Marx wants the authorities to do “everything” to guarantee the safety of people in the hotel and catering industry in the world’s most popular tourist destination.
The riots “gave rise to real scenes of looting”, he said, with “more than a hundred medium and large food or non-food stores vandalised, looted or even burned”.
These incidents “are extremely serious and have an extremely heavy cost”, according to Creyssel, who said he had asked the economy, interior and trade ministers to act.
The Paris Ile-de-France Chamber of Commerce said it was ensuring its teams were mobilised to “provide the necessary support and technical assistance, particularly in terms of continuing operations, insurance compensation, etc...” for traders and managers of affected companies.
The GHR organisation for independent hotels and restaurants in France deplored that “foreign (TV networks) are starting to show images of Paris on fire and blood, which does not correspond to reality”.
“Will the violence and riots continue and cause a real wave of cancellations? That’s the risk,” managing director Franck Trouet told AFP.
“Asian tourists, in particular, who are very concerned about security, may not hesitate to postpone or cancel their trip,” he warned.
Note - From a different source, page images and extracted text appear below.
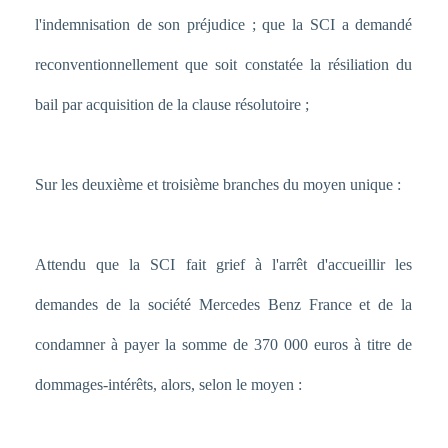
l'indemnisation de son préjudice ; que la SCI a demandé
reconventionnellement que soit constatée la résiliation du
bail par acquisition de la clause résolutoire ;
Sur les deuxième et troisième branches du moyen unique :
Attendu que la SCI fait grief à l'arrêt d'accueillir les
demandes de la société Mercedes Benz France et de la
condamner à payer la somme de 370 000 euros à titre de
dommages-intérêts, alors, selon le moyen :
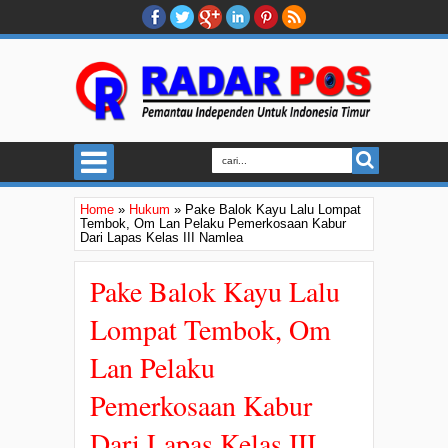
Home
»
Hukum
»
Pake Balok Kayu Lalu Lompat
Tembok, Om Lan Pelaku Pemerkosaan Kabur
Dari Lapas Kelas III Namlea
Pake Balok Kayu Lalu
Lompat Tembok, Om
Lan Pelaku
Pemerkosaan Kabur
Dari Lapas Kelas III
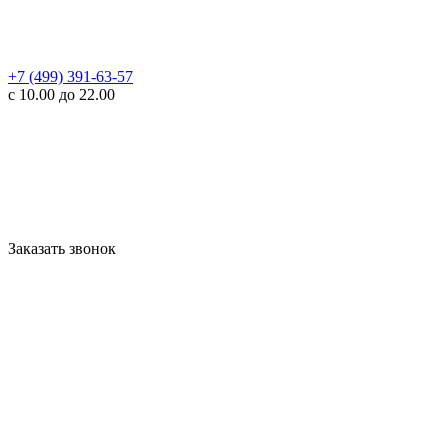
+7 (499) 391-63-57
с 10.00 до 22.00
Заказать звонок
WhatsApp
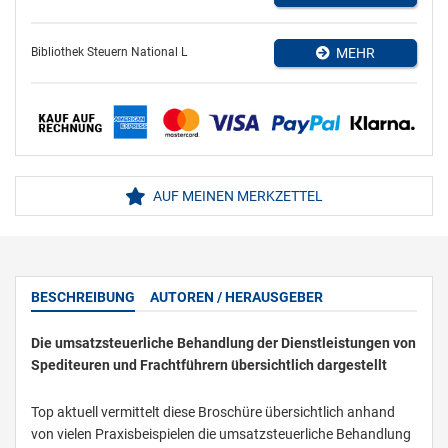
Bibliothek Steuern National L
MEHR
AUF MEINEN MERKZETTEL
BESCHREIBUNG
AUTOREN / HERAUSGEBER
Die umsatzsteuerliche Behandlung der Dienstleistungen von
Spediteuren und Frachtführern übersichtlich dargestellt
Top aktuell vermittelt diese Broschüre übersichtlich anhand
von vielen Praxisbeispielen die umsatzsteuerliche Behandlung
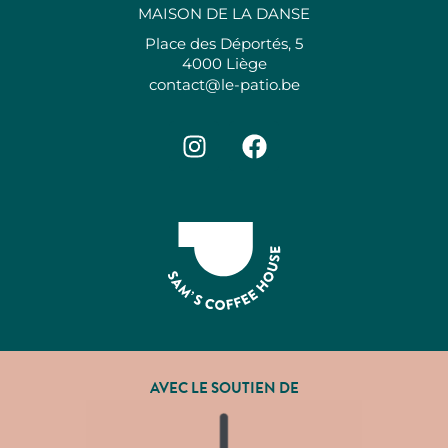
MAISON DE LA DANSE
Place des Déportés, 5
4000 Liège
contact@le-patio.be
AVEC LE SOUTIEN DE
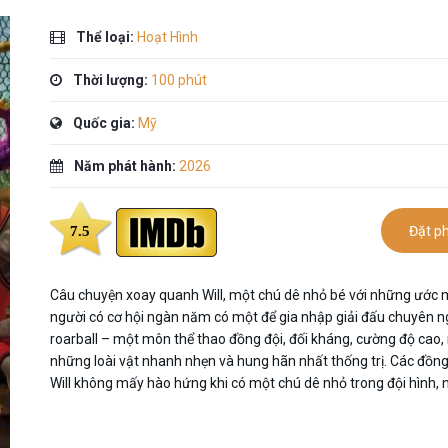
Thể loại:
Hoạt Hình
Thời lượng:
100 phút
Quốc gia:
Mỹ
Năm phát hành:
2026
7.5
Đặt p
Câu chuyện xoay quanh Will, một chú dê nhỏ bé với những ước m
người có cơ hội ngàn năm có một để gia nhập giải đấu chuyên n
roarball – một môn thể thao đồng đội, đối kháng, cường độ cao, 
những loài vật nhanh nhẹn và hung hãn nhất thống trị. Các đồng
Will không mấy hào hứng khi có một chú dê nhỏ trong đội hình,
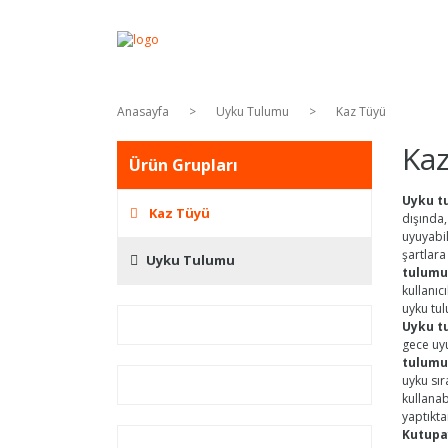
Anasayfa
Uyku Tulumu
Kaz Tüyü
Ka
Ürün Grupları
Uyku t
Kaz Tüyü
dışında,
uyuyabil
şartlar
Uyku Tulumu
tulumu
kullanıc
uyku tul
Uyku t
gece uyu
tulumu
uyku sı
kullana
yaptıkta
Kutupa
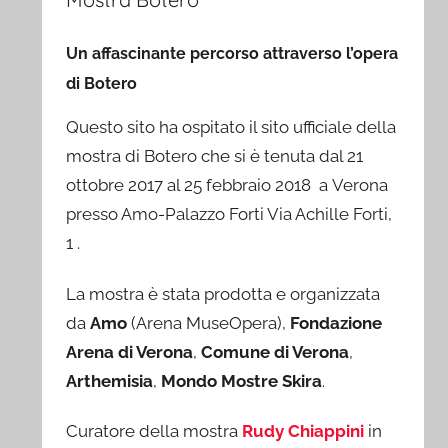
Un affascinante percorso attraverso l’opera
di Botero
Questo sito ha ospitato il sito ufficiale della
mostra di Botero che si è tenuta dal 21
ottobre 2017 al 25 febbraio 2018 a Verona
presso Amo-Palazzo Forti Via Achille Forti,
1 .
La mostra è stata prodotta e organizzata
da
Amo
(Arena MuseOpera),
Fondazione
Arena di Verona
,
Comune di Verona
,
Arthemisia
,
Mondo Mostre Skira
.
Curatore della mostra
Rudy Chiappini
in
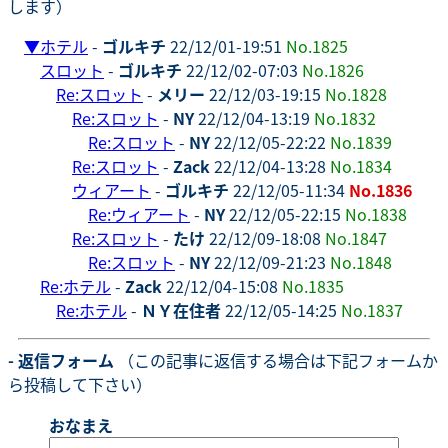
します）
▼
ホテル
-
ゴルキチ
22/12/01-19:51
No.1825
スロット
-
ゴルキチ
22/12/02-07:03
No.1826
Re:スロット
-
メリー
22/12/03-19:15
No.1828
Re:スロット
-
NY
22/12/04-13:19
No.1832
Re:スロット
-
NY
22/12/05-22:22
No.1839
Re:スロット
-
Zack
22/12/04-13:28
No.1834
ウィアート
-
ゴルキチ
22/12/05-11:34
No.1836
Re:ウィアート
-
NY
22/12/05-22:15
No.1838
Re:スロット
-
たけ
22/12/09-18:08
No.1847
Re:スロット
-
NY
22/12/09-21:23
No.1848
Re:ホテル
-
Zack
22/12/04-15:08
No.1835
Re:ホテル
-
ＮＹ在住者
22/12/05-14:25
No.1837
- 返信フォーム
（この記事に返信する場合は下記フォームか
ら投稿して下さい）
おなまえ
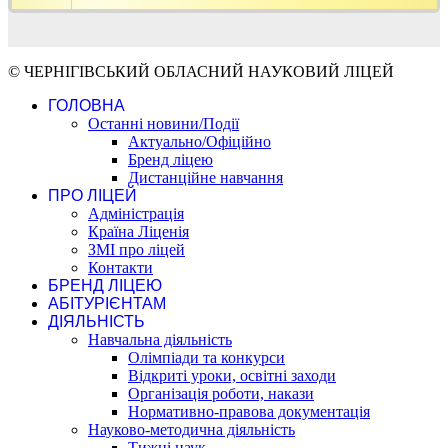
© ЧЕРНІГІВСЬКИЙ ОБЛАСНИЙ НАУКОВИЙ ЛІЦЕЙ
ГОЛОВНА
Останні новини/Події
Актуально/Офіційно
Бренд ліцею
Дистанційне навчання
ПРО ЛІЦЕЙ
Адміністрація
Країна Ліценія
ЗМІ про ліцей
Контакти
БРЕНД ЛІЦЕЮ
АБІТУРІЄНТАМ
ДІЯЛЬНІСТЬ
Навчальна діяльність
Олімпіади та конкурси
Відкриті уроки, освітні заходи
Організація роботи, накази
Нормативно-правова документація
Науково-методична діяльність
Тижні наук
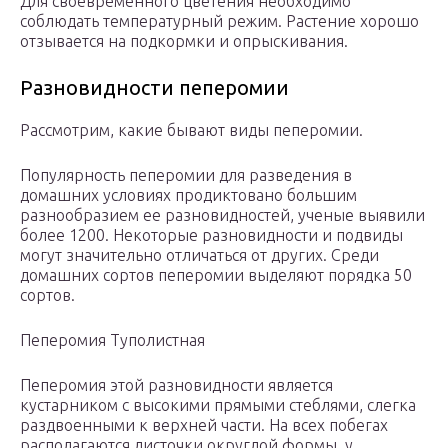
Для своевременного цветения необходимо
соблюдать температурный режим. Растение хорошо
отзывается на подкормки и опрыскивания.
Разновидности пеперомии
Рассмотрим, какие бывают виды пеперомии.
Популярность пеперомии для разведения в
домашних условиях продиктовано большим
разнообразием ее разновидностей, ученые выявили
более 1200. Некоторые разновидности и подвиды
могут значительно отличаться от других. Среди
домашних сортов пеперомии выделяют порядка 50
сортов.
Пеперомия Туполистная
Пеперомия этой разновидности является
кустарником с высокими прямыми стеблями, слегка
раздвоенными к верхней части. На всех побегах
располагаются листочки округлой формы, у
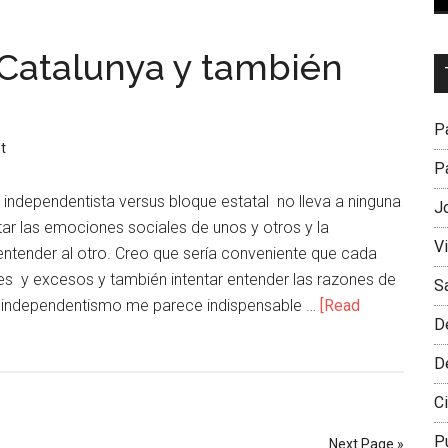
 Catalunya y también
Dr
L
M
Pa
t
Pa
independentista versus bloque estatal no lleva a ninguna
J
ar las emociones sociales de unos y otros y la
V
entender al otro. Creo que sería conveniente que cada
res y excesos y también intentar entender las razones de
S
el independentismo me parece indispensable …
[Read
D
D
Ci
P
Next Page »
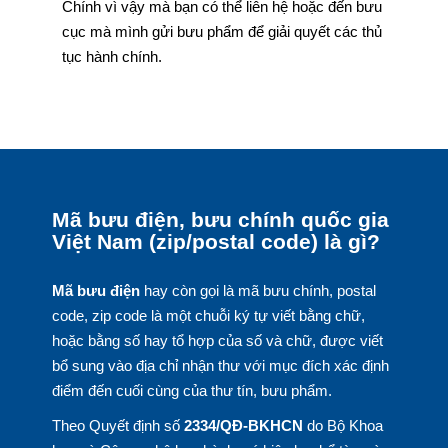
Chính vì vậy mà bạn có thể liên hệ hoặc đến bưu
cục mà mình gửi bưu phẩm để giải quyết các thủ
tục hành chính.
Mã bưu điện, bưu chính quốc gia
Việt Nam (zip/postal code) là gì?
Mã bưu điện
hay còn gọi là mã bưu chính, postal
code, zip code là một chuỗi ký tự viết bằng chữ,
hoặc bằng số hay tổ hợp của số và chữ, được viết
bổ sung vào địa chỉ nhận thư với mục đích xác định
điểm đến cuối cùng của thư tín, bưu phẩm.
Theo Quyết định số
2334/QĐ-BKHCN
do Bộ Khoa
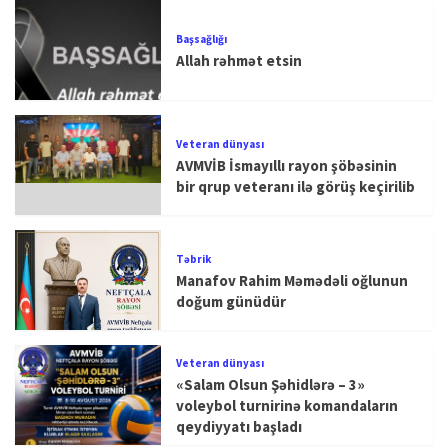
Başsağlığı
Allah rəhmət etsin
Veteran dünyası
AVMVİB İsmayıllı rayon şöbəsinin
bir qrup veteranı ilə görüş keçirilib
Təbrik
Manafov Rahim Məmədəli oğlunun
doğum günüdür
Veteran dünyası
«Salam Olsun Şəhidlərə – 3»
voleybol turnirinə komandaların
qeydiyyatı başladı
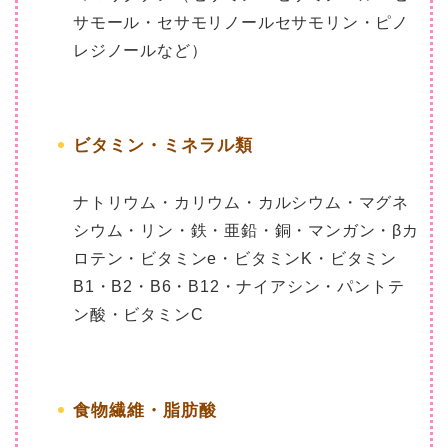
サモール・セサモリノールセサモリン・ピノ
レジノールなど）
ビタミン・ミネラル類
ナトリウム・カリウム・カルシウム・マグネ
シウム・リン・鉄・亜鉛・銅・マンガン・βカ
ロテン・ビタミンe・ビタミンK・ビタミン
B1・B2・B6・B12・ナイアシン・パントテ
ン酸・ビタミンC
食物繊維・脂肪酸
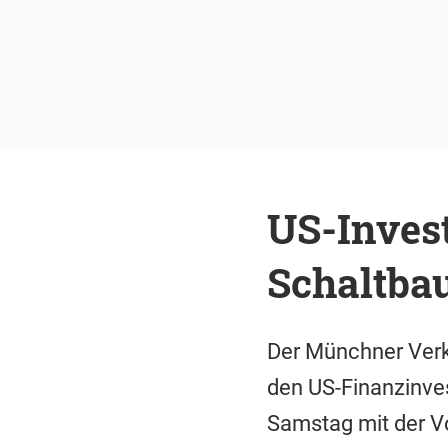
US-Invest
Schaltba
Der Münchner Verk
den US-Finanzinves
Samstag mit der V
Didier Arino, managing director of the Protourisme firm said: “Tourists who know us well, like the Belgians or the British, who also have problems themselves in their suburbs, will be able to make sense of things”.
But in the end, he said “it’s as if we were doing a negative publicity campaign worth several tens of millions of euros for destination France”.
The confederation of tobacconists was also indignant at the “looting and ransacking of shops, including 91 tobacconists during these last days of clashes”.
“If it continues like this, it can significantly complicate the organisation of the Olympic Games, especially since a good part of the events will take place in Seine-Saint-Denis,” a disadvantaged area in the north of Paris, said Jean-Francois Rial, president of the Paris Tourist Office.